• [YOUR ASSIGNMENT] Print nothing but the lines below starting at the line that holds "nering with the American" and ending at the line that holds "SPREADSHEET", including both, each exactly as written.

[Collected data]

==*==

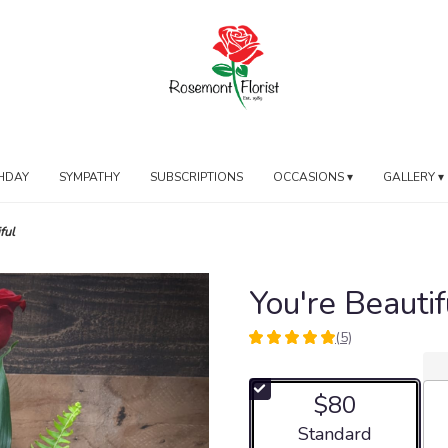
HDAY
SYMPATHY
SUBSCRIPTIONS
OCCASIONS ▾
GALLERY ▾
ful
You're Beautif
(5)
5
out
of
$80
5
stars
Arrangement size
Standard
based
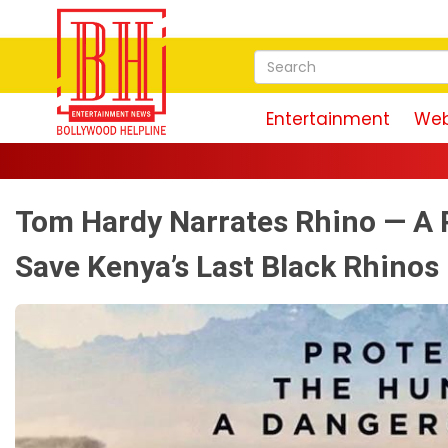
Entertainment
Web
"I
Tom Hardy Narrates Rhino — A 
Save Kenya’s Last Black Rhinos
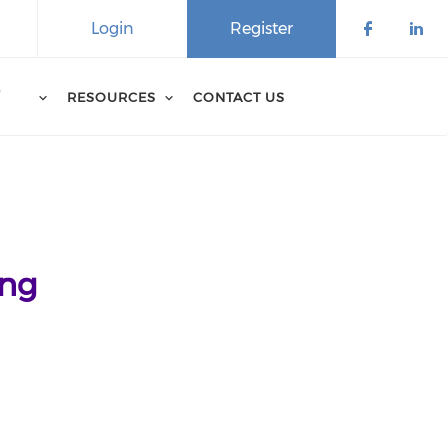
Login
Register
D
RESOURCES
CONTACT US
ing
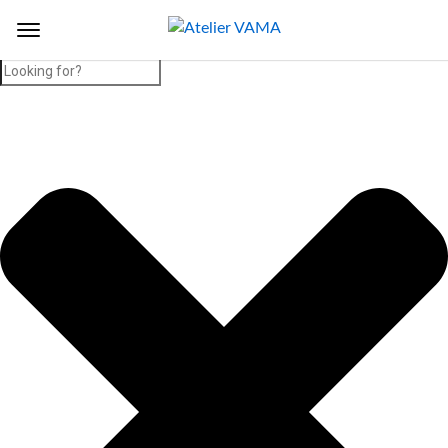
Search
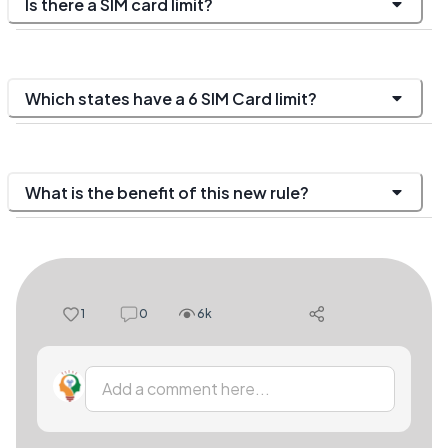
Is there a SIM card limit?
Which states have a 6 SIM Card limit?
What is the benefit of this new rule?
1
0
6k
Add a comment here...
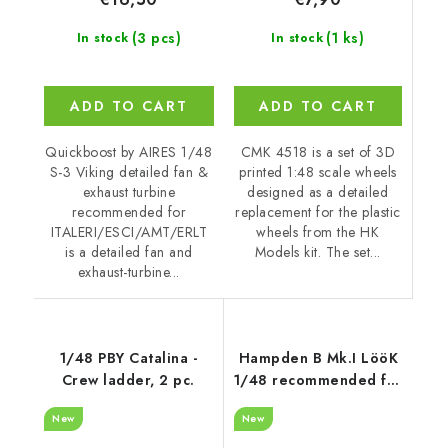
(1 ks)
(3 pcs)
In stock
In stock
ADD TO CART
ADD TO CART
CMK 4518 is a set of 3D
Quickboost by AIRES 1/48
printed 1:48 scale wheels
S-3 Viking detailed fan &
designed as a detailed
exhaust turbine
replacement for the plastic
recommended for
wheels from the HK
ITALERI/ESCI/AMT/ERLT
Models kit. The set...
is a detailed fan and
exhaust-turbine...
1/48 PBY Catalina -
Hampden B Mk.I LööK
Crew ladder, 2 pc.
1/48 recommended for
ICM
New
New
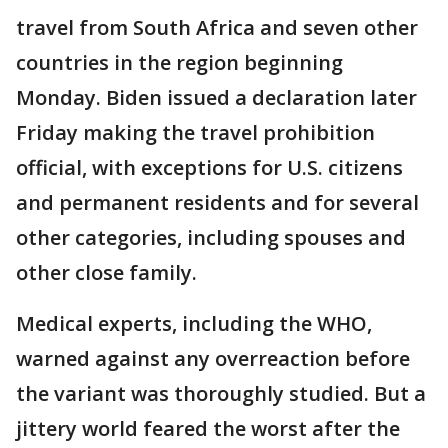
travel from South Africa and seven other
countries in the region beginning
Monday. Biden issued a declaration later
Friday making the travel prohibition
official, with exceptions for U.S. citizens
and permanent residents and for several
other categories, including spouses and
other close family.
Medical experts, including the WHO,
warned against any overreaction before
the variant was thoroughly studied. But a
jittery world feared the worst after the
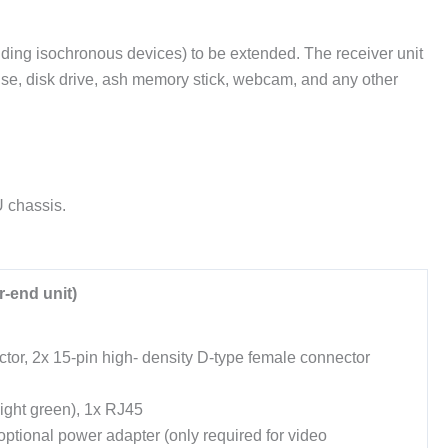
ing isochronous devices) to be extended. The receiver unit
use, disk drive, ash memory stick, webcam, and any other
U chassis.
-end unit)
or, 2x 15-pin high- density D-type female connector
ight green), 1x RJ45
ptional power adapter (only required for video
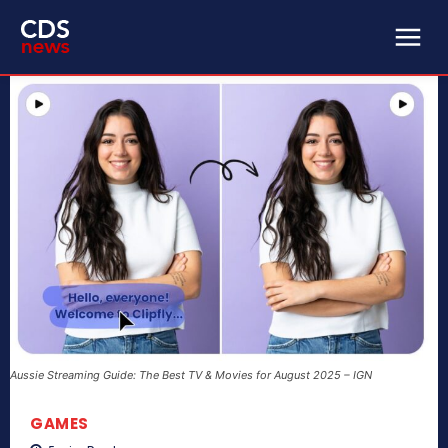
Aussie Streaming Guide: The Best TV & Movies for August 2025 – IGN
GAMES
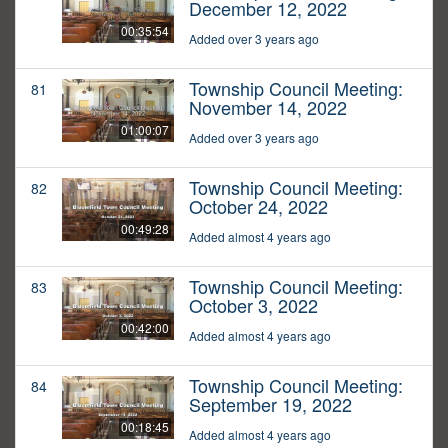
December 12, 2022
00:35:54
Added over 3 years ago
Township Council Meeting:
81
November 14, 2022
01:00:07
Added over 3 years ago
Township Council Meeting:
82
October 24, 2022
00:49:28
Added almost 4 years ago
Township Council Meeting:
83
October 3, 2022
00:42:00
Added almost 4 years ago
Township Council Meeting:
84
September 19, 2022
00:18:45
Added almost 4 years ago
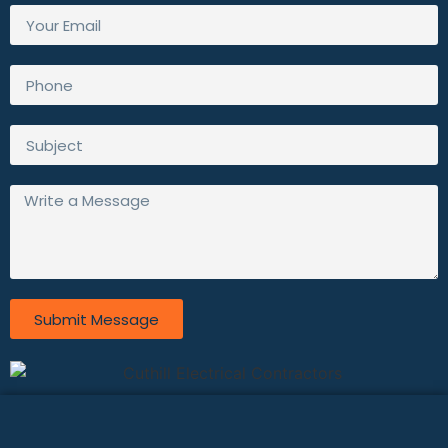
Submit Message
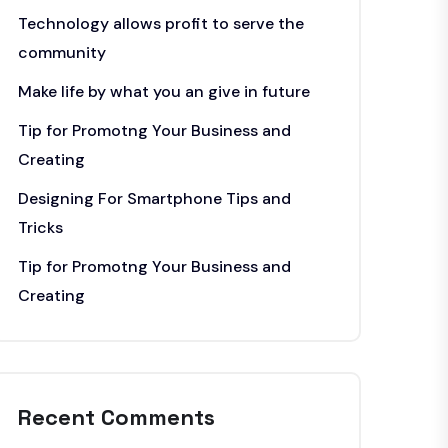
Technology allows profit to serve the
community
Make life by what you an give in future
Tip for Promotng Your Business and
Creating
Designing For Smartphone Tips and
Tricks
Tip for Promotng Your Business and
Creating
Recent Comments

==*==

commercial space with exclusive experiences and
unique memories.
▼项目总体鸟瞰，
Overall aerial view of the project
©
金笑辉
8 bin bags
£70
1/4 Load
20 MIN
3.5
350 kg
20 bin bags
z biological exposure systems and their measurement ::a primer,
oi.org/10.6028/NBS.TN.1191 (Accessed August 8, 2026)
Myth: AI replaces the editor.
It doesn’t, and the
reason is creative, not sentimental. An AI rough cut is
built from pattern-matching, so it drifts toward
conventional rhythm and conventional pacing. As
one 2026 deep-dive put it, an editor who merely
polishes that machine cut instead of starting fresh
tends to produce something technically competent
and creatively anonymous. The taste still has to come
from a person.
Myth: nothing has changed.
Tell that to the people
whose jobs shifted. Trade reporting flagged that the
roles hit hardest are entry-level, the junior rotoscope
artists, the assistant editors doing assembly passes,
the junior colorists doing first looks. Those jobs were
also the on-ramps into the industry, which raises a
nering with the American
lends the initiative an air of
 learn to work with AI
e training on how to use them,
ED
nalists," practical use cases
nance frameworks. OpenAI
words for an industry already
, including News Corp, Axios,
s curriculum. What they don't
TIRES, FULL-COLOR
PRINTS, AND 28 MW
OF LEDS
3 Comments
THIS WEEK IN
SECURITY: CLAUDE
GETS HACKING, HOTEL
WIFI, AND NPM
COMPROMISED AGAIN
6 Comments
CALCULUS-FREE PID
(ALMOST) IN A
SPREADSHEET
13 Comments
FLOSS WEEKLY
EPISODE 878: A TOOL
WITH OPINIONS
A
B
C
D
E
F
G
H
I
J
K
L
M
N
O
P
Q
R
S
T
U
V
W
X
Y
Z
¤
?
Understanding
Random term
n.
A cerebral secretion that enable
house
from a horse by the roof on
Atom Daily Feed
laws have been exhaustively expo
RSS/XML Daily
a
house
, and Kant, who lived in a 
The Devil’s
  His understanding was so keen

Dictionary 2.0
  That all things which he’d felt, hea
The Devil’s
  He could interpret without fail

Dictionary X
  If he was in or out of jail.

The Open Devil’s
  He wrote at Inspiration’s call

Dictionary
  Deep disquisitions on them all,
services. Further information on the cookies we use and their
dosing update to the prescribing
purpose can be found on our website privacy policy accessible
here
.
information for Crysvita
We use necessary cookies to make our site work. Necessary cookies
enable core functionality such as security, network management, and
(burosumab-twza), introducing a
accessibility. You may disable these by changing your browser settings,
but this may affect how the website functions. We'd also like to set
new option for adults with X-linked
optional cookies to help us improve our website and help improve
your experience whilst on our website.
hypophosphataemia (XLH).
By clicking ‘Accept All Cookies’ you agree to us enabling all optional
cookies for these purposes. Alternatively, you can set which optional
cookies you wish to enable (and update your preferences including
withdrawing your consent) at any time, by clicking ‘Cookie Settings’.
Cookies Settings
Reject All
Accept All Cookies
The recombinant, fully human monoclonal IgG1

==*==

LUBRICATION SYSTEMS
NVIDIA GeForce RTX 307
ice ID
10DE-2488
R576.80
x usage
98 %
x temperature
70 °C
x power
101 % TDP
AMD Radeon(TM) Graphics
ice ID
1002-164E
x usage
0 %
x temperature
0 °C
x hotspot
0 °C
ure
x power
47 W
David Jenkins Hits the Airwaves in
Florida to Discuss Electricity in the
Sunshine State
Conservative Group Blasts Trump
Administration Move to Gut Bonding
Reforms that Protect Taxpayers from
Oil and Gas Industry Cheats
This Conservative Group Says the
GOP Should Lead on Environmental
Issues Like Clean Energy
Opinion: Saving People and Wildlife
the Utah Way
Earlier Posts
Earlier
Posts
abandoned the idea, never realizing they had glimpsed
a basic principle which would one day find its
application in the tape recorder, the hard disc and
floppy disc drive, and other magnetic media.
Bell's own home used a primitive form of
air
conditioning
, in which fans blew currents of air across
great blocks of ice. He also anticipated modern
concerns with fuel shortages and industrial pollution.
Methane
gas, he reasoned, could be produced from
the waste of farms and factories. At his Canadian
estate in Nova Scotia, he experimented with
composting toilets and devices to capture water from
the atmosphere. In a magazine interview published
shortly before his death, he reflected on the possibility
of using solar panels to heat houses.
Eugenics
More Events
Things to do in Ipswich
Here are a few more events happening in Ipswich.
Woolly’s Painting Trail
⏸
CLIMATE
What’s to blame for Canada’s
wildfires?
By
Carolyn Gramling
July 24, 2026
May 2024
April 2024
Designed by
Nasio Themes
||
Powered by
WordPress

==*==

• [RESPONSE]
nering with the American
lends the initiative an air of
 learn to work with AI
e training on how to use them,
ED
nalists," practical use cases
nance frameworks. OpenAI
words for an industry already
, including News Corp, Axios,
s curriculum. What they don't
TIRES, FULL-COLOR
PRINTS, AND 28 MW
OF LEDS
3 Comments
THIS WEEK IN
SECURITY: CLAUDE
GETS HACKING, HOTEL
WIFI, AND NPM
COMPROMISED AGAIN
6 Comments
CALCULUS-FREE PID
(ALMOST) IN A
SPREADSHEET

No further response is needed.